I don't know why, but I instantly like this salty dog with his sunny hair and sunburnt tip o' nose. He is like a counselor and we are campers. "Chips ahoy," I say.
He chuckles and extends his huge blond-haired brown arm to me and helps me onto the little boat. He says, "Welcome aboard."
"Thanks, Cap'n," I say.
He motors us out to a huge beautiful sailboat, and the sight of it puts the wind back in my own sails. I see the boat's name, The True Love, and think of the one from The Philadelphia Story. To myself I say, "Yar," in my best Katharine Hepburn accent.
After Tom hauls the snorkeling gear and cooler and life preservers onto the deck, he asks if Jamie knows how to sail.
"Not really," he says.
You probably could if you let yourself, I think. It's like Shakespeare—after a certain point, it just comes over you.
Jamie says, "I've only sailed Sunfish."
It's a wind-management game, I think.
"Sorry," I say to Tom. "Landlubber."
Jamie says, "Can you sail it alone?"
"Not a problem," Tom says, and it isn't. He moves around the boat like the expert he is, and we're off. Tom works the sails, sometimes steering the wheel with one foot.
Jamie puts sunscreen on his legs and arms and chest, and hands it to me.
"No, thanks," I say.
I let the two of them go through the usual questions—where we're from, where he's from, where we're staying, why he stayed.
I go to the front of the boat, and stand in the wind. I do actually feel yar, as much from having the wind in my face as the Floating House at my back.
When we get near Buck Island, Tom drops the anchor and takes out masks and snorkels and flippers. I say that I've never snorkeled before.
He tells me I'll love it and takes my mask, which he spits into. Then he rinses it in the ocean water. "Cap'n," I say, "I can't believe you just spit in my mask."
He laughs. "Just how you clean it, matey," he says. And asks if we want to smoke a joint.
I say, "Are you going to spit on it?"
"Already did."
My own matey gives me a look.
"Better not," I say.
I climb down the ladder into the pale green water and under. I am amazed by the coral and sand and then I see my first fish. Yellow-and-white stripes! Then I see a school of blue ones. Then orange. They let me swim right up to them. I'm having such a good time, I laugh underwater, dancing in my fins. I am Flipper. I am in the undersea world of Jane Cousteau. I am hunting for treasure. Fending off sharks. I am Bond, Jane Bond.

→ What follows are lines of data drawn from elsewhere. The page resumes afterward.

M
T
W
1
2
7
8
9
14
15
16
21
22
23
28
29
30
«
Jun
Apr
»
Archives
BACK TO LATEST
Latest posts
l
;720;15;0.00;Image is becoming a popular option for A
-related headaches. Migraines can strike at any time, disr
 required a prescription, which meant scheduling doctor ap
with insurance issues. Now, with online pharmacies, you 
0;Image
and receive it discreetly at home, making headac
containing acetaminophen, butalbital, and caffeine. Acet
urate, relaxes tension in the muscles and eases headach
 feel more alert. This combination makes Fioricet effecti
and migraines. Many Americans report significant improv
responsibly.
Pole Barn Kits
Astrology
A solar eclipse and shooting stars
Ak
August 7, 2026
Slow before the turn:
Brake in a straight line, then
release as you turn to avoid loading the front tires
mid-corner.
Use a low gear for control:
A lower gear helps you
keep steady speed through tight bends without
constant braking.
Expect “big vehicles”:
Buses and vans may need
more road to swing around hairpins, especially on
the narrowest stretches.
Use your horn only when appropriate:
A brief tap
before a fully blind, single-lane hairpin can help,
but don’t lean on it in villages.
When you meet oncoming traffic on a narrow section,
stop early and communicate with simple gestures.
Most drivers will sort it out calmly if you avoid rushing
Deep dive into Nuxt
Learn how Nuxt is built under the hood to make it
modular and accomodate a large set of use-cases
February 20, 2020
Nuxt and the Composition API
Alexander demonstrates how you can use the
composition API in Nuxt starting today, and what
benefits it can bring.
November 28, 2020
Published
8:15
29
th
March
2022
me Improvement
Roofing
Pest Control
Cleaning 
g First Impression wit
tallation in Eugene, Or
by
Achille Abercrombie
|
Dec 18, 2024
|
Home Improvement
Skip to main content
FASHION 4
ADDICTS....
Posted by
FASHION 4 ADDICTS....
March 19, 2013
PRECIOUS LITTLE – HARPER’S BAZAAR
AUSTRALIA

But it's not easy for me to breathe through the snorkel, and I'm claustrophobic in the mask; I go up to the surface to demask and desnorkel. And then I see Jamie in his mask, and I bob and giggle, as he flippers over to me. He takes off his mask and snorkel and suggests we explore the island.
We walk in, now clumsy in our big-feet fins. "Wasn't that the coolest?" I say.
He says, "That was cool," but in his tone I think I hear the talk we are about to have, and I stop feeling so joyous.
At the shore, he says, "What the hell were you doing with that guy?"
I am stunned. "What are you talking about?"
"Flirting with that guy," he says.
"Cap'n Tom?" I say.
"I don't believe you," he says.
" I don't believe you," I say. But I feel like a fish clown in my flippers and have to take them off before I go on. "We're just friends," I say, mocking him. "Besides, I don't think everything needs to be spelled out."
"Okay, he says, I get it."
"Good," I say. "Now multiply how you feel times six days and five nights."
"So, you're getting back at me," he says.
"No," I say, "I wasn't. I wasn't flirting with that guy. I just liked him."